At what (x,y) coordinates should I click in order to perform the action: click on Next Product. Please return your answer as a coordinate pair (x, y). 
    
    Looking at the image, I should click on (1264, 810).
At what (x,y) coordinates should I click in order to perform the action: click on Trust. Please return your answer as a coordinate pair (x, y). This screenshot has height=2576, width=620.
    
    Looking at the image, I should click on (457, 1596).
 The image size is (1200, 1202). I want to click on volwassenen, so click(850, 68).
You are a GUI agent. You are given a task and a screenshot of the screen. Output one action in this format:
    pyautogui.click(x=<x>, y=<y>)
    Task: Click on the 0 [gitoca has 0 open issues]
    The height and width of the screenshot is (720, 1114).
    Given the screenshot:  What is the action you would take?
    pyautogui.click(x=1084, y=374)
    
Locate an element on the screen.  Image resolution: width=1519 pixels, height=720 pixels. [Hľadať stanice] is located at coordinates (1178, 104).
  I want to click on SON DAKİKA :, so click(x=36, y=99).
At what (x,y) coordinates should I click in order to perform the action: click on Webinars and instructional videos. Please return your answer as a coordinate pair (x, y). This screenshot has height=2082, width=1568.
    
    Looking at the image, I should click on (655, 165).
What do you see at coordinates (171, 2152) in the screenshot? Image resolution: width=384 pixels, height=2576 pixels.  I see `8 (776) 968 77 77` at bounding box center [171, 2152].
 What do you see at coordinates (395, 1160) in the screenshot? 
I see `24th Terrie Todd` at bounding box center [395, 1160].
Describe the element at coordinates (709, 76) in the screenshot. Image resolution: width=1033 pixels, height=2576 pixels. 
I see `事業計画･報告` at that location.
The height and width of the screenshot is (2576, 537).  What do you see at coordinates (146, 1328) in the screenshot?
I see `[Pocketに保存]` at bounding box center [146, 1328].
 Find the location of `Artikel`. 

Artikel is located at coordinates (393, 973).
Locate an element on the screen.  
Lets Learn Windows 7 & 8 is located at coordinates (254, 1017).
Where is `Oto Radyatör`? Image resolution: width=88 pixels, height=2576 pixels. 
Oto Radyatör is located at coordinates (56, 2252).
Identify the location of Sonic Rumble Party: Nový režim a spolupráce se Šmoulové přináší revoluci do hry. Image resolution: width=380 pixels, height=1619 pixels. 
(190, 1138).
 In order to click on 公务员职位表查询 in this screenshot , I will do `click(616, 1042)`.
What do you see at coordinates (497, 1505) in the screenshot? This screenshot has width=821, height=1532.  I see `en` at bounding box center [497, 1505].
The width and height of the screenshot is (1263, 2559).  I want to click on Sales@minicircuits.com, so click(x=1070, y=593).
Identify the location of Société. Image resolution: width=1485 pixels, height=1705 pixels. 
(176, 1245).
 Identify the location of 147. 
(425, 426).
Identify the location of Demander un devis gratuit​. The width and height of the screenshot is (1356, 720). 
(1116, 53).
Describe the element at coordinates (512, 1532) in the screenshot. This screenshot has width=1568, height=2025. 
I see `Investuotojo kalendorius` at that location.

[WHAT IS EXPECTED] Nothing should be left out. Reproduce all the entries precisely.

[THE ANSWER]
At what (x,y) coordinates should I click in order to perform the action: click on Next Product. Please return your answer as a coordinate pair (x, y). 
    
    Looking at the image, I should click on (1264, 810).
At what (x,y) coordinates should I click in order to perform the action: click on Trust. Please return your answer as a coordinate pair (x, y). This screenshot has height=2576, width=620.
    
    Looking at the image, I should click on (457, 1596).
 The image size is (1200, 1202). I want to click on volwassenen, so click(850, 68).
You are a GUI agent. You are given a task and a screenshot of the screen. Output one action in this format:
    pyautogui.click(x=<x>, y=<y>)
    Task: Click on the 0 [gitoca has 0 open issues]
    The height and width of the screenshot is (720, 1114).
    Given the screenshot:  What is the action you would take?
    pyautogui.click(x=1084, y=374)
    
Locate an element on the screen.  Image resolution: width=1519 pixels, height=720 pixels. [Hľadať stanice] is located at coordinates (1178, 104).
  I want to click on SON DAKİKA :, so click(x=36, y=99).
At what (x,y) coordinates should I click in order to perform the action: click on Webinars and instructional videos. Please return your answer as a coordinate pair (x, y). This screenshot has height=2082, width=1568.
    
    Looking at the image, I should click on (655, 165).
What do you see at coordinates (171, 2152) in the screenshot? Image resolution: width=384 pixels, height=2576 pixels.  I see `8 (776) 968 77 77` at bounding box center [171, 2152].
 What do you see at coordinates (395, 1160) in the screenshot? 
I see `24th Terrie Todd` at bounding box center [395, 1160].
Describe the element at coordinates (709, 76) in the screenshot. Image resolution: width=1033 pixels, height=2576 pixels. 
I see `事業計画･報告` at that location.
The height and width of the screenshot is (2576, 537).  What do you see at coordinates (146, 1328) in the screenshot?
I see `[Pocketに保存]` at bounding box center [146, 1328].
 Find the location of `Artikel`. 

Artikel is located at coordinates (393, 973).
Locate an element on the screen.  
Lets Learn Windows 7 & 8 is located at coordinates (254, 1017).
Where is `Oto Radyatör`? Image resolution: width=88 pixels, height=2576 pixels. 
Oto Radyatör is located at coordinates (56, 2252).
Identify the location of Sonic Rumble Party: Nový režim a spolupráce se Šmoulové přináší revoluci do hry. Image resolution: width=380 pixels, height=1619 pixels. 
(190, 1138).
 In order to click on 公务员职位表查询 in this screenshot , I will do `click(616, 1042)`.
What do you see at coordinates (497, 1505) in the screenshot? This screenshot has width=821, height=1532.  I see `en` at bounding box center [497, 1505].
The width and height of the screenshot is (1263, 2559).  I want to click on Sales@minicircuits.com, so click(x=1070, y=593).
Identify the location of Société. Image resolution: width=1485 pixels, height=1705 pixels. 
(176, 1245).
 Identify the location of 147. 
(425, 426).
Identify the location of Demander un devis gratuit​. The width and height of the screenshot is (1356, 720). 
(1116, 53).
Describe the element at coordinates (512, 1532) in the screenshot. This screenshot has width=1568, height=2025. 
I see `Investuotojo kalendorius` at that location.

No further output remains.